Tuesday, February 11, 2014

The Bogdanovich Challenge: Week Six




THE FILM:

White Heat, released September 2, 1949.

Directed by Raoul Walsh.

Starring James Cagney, Virginia Mayo, Margaret Wycherly and Edmond O'Brien.


PETER BOGDANOVICH SAYS:
"WHITE HEAT both revived Warner Brothers' gangster cycle of the Thirties and also ended it conclusively for the golden age, which still had about thirteen years to go. In other words, this is the climax of the gangster genre."

THE TRASH MAN SAYS:

The Bogdanovich Challenge has allowed me the opportunity to view several films I otherwise would have ignored. That's an embarrassing thing to admit, because every single selection has been solid. There's not a single one of the first six movies that I haven't fully enjoyed. Likewise, there are performers, actors who I knew only through reputation or through references or caricatures, that I've only just discovered.

James Cagney is absolutely one of the finest.

His performance here as Cody Jarrett is fantastic. He's a psychotic mama's boy that is always on the verge of a complete and utter breakdown. There are glimpses early on, with his violent outbursts and his lack of concern for the well-being of any other human being besides himself and his mother.
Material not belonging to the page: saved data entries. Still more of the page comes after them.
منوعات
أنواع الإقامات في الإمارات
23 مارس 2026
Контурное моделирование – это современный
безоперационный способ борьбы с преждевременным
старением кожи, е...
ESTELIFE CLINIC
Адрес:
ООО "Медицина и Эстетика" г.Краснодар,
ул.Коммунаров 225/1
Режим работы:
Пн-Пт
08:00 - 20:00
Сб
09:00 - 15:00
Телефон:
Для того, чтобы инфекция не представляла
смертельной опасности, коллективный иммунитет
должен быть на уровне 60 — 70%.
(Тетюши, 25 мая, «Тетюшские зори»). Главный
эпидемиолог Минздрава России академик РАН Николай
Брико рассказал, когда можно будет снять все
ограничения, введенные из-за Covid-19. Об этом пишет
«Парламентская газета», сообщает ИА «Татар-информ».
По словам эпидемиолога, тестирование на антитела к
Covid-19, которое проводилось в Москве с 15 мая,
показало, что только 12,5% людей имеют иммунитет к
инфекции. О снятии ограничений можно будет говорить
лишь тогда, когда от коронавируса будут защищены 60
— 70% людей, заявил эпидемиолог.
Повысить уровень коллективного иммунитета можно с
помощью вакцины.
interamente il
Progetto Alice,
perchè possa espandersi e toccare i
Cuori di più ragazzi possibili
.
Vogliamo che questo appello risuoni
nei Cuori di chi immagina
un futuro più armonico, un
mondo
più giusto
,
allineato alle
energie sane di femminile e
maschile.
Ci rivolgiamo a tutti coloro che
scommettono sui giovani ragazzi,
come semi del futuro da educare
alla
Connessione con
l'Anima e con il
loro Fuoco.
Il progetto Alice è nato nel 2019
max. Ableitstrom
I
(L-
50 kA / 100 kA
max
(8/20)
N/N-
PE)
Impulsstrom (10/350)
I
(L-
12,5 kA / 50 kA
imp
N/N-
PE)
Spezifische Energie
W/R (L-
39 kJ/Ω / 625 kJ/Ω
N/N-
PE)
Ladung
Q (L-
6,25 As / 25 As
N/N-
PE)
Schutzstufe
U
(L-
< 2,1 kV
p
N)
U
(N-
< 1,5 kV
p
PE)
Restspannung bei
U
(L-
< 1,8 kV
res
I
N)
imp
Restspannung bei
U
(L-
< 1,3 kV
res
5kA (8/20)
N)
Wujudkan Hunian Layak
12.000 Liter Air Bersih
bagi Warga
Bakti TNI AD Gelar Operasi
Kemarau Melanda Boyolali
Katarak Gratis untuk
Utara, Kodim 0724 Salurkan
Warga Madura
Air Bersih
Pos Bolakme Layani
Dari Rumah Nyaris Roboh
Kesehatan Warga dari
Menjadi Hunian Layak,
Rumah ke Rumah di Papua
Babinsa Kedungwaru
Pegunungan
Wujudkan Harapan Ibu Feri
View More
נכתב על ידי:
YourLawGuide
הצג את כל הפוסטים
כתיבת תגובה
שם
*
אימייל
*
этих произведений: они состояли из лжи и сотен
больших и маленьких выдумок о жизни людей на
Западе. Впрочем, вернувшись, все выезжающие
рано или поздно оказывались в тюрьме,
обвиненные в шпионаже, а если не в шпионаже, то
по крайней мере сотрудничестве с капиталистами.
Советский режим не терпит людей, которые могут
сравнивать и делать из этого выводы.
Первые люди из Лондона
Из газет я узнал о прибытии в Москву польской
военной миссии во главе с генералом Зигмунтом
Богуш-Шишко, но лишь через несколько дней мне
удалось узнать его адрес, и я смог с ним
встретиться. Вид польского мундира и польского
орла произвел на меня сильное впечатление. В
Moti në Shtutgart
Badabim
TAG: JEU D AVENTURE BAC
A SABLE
The only time he appears to do the right thing, like turning himself in to the authorities, is when he's trying to protect himself from a far worse fate.

And yet.

And yet, you're going to watch White Heat and you're gonna sorta' root for him to get away with every horrible thing that he's done. Sure, you'll be waiting for his eventual meltdown, you'll cringe when his wife, Verna [played by Virginia Mayo], cringes any time Jarrett raises his hand, but there's this little part of you that will cheer when he gets revenge on the goons who betrayed him.

Bogdanovich shared an anecdote in his book; he and Orson Welles viewing the film sometime in the '70s together and booing the undercover cop (Edmond O'Brien) who's wormed his way into Jarrett's gang.

You'll be booing, too.

2 comments:

  1. I do remember watching this one with my grandfather years ago if am correct.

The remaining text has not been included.